Os Durant, com sua visão dramática da história, diriam que a liberdade não morre de repente. Ela se esfarela no dia a dia, quando a política se torna guerra cultural, a linguagem vira trincheira e o medo substitui o argumento. É preciso ser claro: nem tudo é política, e nem a política é a única via de acesso a tudo.
Como também advertiu Klemperer, “a linguagem não apenas acompanha o pensamento, mas o comanda; não apenas molda o pensamento, mas a sensibilidade.” Quando nossa linguagem se torna irredutível, militante, excludente, já não resta espaço para o outro — nem mesmo para a dúvida.
As proscrições da Roma Antiga legaram ao mundo uma lição amarga: quando o poder passa a eliminar pessoas em vez de ideias, a República já morreu — mesmo que o Senado ainda esteja de pé.
Hoje, talvez precisemos nos perguntar: quantas repúblicas morrem por dia nos campos de batalha dessa linguagem política?
Os romanos matavam com listas. Hoje, basta um trending topic. E, como ontem, o silêncio das instituições costuma ser cúmplice. A diferença é que, agora, a cabeça de Cícero não está no Fórum — está nos comentários.
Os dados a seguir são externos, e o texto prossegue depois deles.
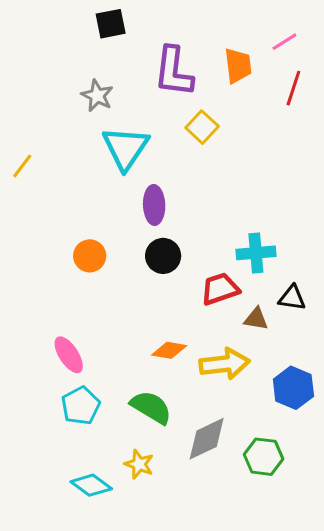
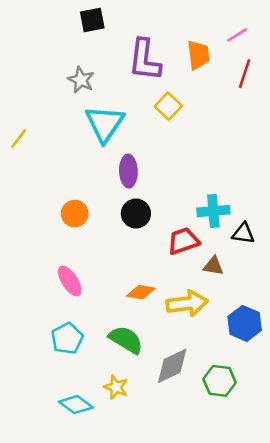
black triangle: (292, 298) -> (243, 233), moved
pink ellipse: (69, 355) -> (70, 281), moved

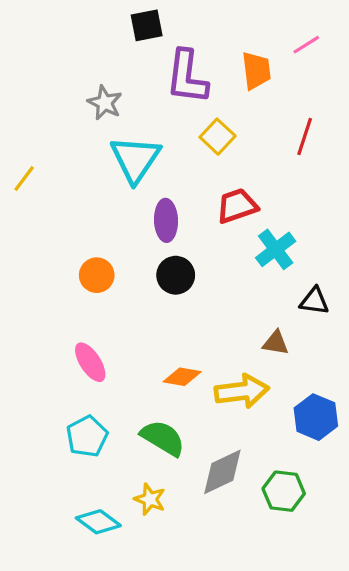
black square: (92, 20) -> (147, 25), moved
red line: (245, 74) -> (305, 137), moved
cyan cross: (213, 211) -> (276, 249), moved, turned -32
red trapezoid: (183, 241) -> (237, 206), moved

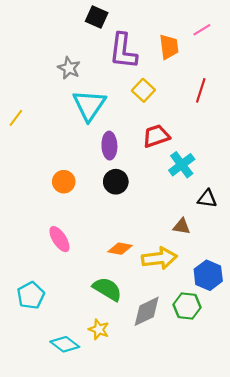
black square: (147, 25) -> (97, 17), turned 35
cyan pentagon: (87, 436) -> (31, 295), moved
green hexagon: (284, 491) -> (187, 306), moved

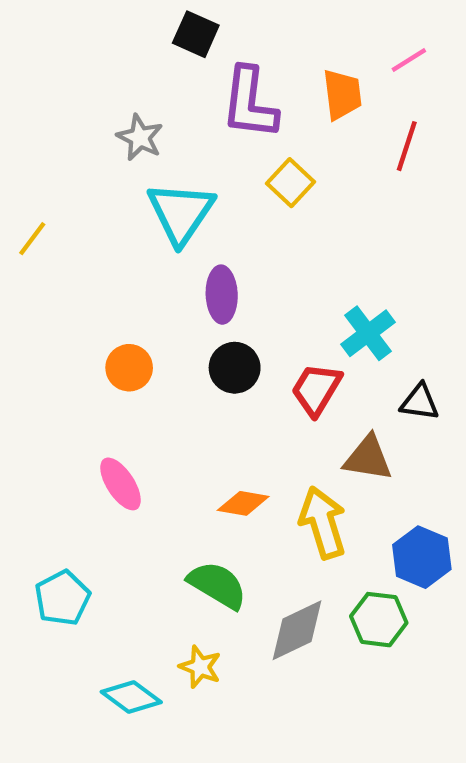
red line: (201, 90) -> (407, 146), moved
red trapezoid: (156, 136) -> (316, 389), moved, turned -40
brown triangle: (182, 226) -> (368, 458), size x1.4
yellow arrow: (159, 258) -> (323, 523), turned -100

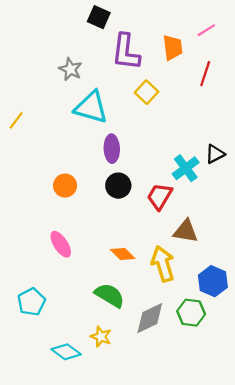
cyan triangle: (181, 213) -> (91, 107), turned -48
black triangle: (420, 402) -> (215, 154), moved, turned -36
orange diamond: (243, 503) -> (123, 254), turned 35

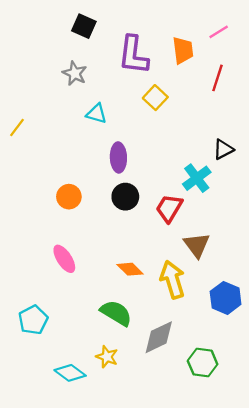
black square: (99, 17) -> (84, 26), moved
cyan triangle: (91, 107) -> (97, 114), size x0.6
black triangle: (215, 154) -> (223, 149), moved
brown triangle: (186, 231) -> (197, 245), turned 44
green hexagon: (191, 313) -> (203, 363), moved

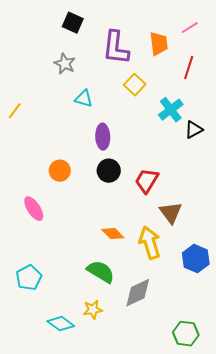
cyan cross: (197, 178) -> (171, 110), moved
pink ellipse: (64, 259) -> (34, 209), moved
yellow star: (107, 357) -> (93, 310), turned -30
green hexagon: (203, 363) -> (186, 334), moved

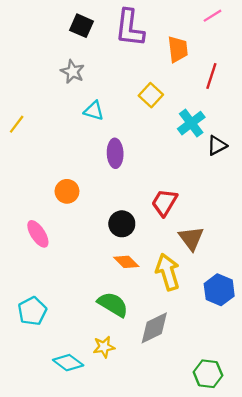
pink line: (190, 28) -> (212, 16), moved
purple L-shape: (116, 48) -> (130, 28), moved
black circle: (109, 171) -> (122, 224), moved

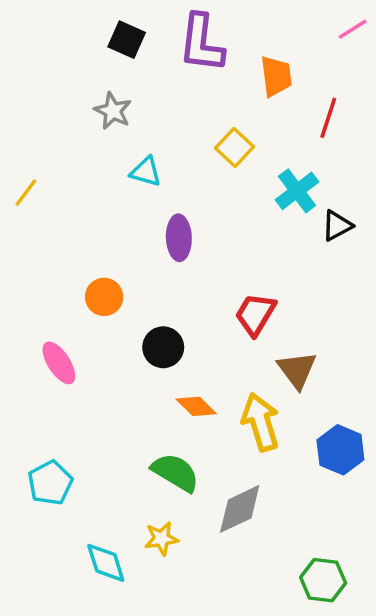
pink line: (212, 16) -> (353, 29), moved
black circle: (122, 224) -> (163, 347), moved
cyan diamond: (68, 363) -> (106, 563), turned 36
P.S. Como o poderoso cancelador exibe um destemor incomum hoje, é prudente lembrá-lo Borges, em O fim, no instante que antecede o duelo entre vingança e memória:
“Uma coisa quero pedir-lhe antes da briga: Que ponha toda a sua coragem e toda a sua manha, como naquela outra de há sete anos, quando matou meu irmão.” Ou melhor dizendo: O que você faz hoje pode ser usado no futuro contra você.